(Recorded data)

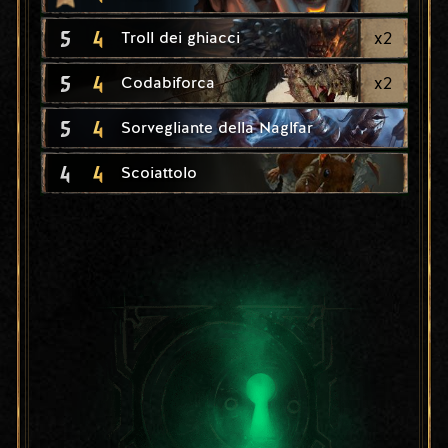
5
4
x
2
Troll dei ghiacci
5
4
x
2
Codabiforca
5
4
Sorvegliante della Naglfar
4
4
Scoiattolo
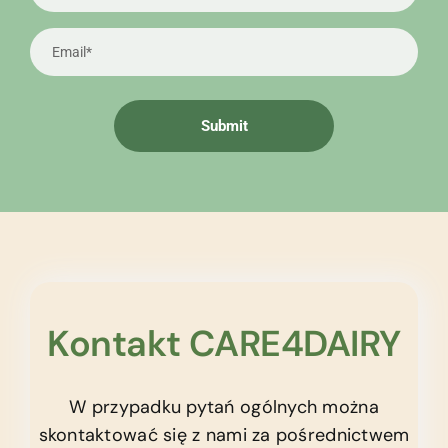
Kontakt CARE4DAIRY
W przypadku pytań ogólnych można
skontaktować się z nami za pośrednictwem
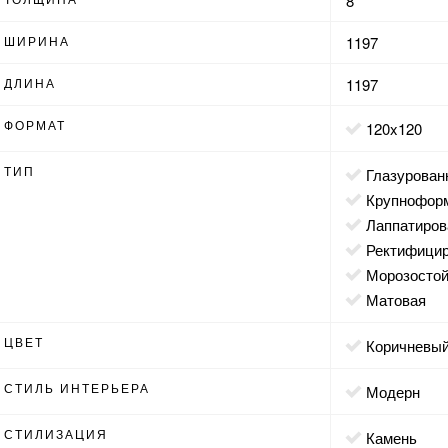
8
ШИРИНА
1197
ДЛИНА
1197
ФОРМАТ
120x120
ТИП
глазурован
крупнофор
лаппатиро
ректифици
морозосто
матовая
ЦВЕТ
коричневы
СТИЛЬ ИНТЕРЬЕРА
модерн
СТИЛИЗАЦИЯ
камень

Exercise prompt ::
For each entry, repeat its text exactly and leave out any picture it holds.

Task solution ::
5
4
x
2
Troll dei ghiacci
5
4
x
2
Codabiforca
5
4
Sorvegliante della Naglfar
4
4
Scoiattolo
Kontakt CARE4DAIRY
W przypadku pytań ogólnych można
skontaktować się z nami za pośrednictwem
8
ШИРИНА
1197
ДЛИНА
1197
ФОРМАТ
120x120
ТИП
глазурован
крупнофор
лаппатиро
ректифици
морозосто
матовая
ЦВЕТ
коричневы
СТИЛЬ ИНТЕРЬЕРА
модерн
СТИЛИЗАЦИЯ
камень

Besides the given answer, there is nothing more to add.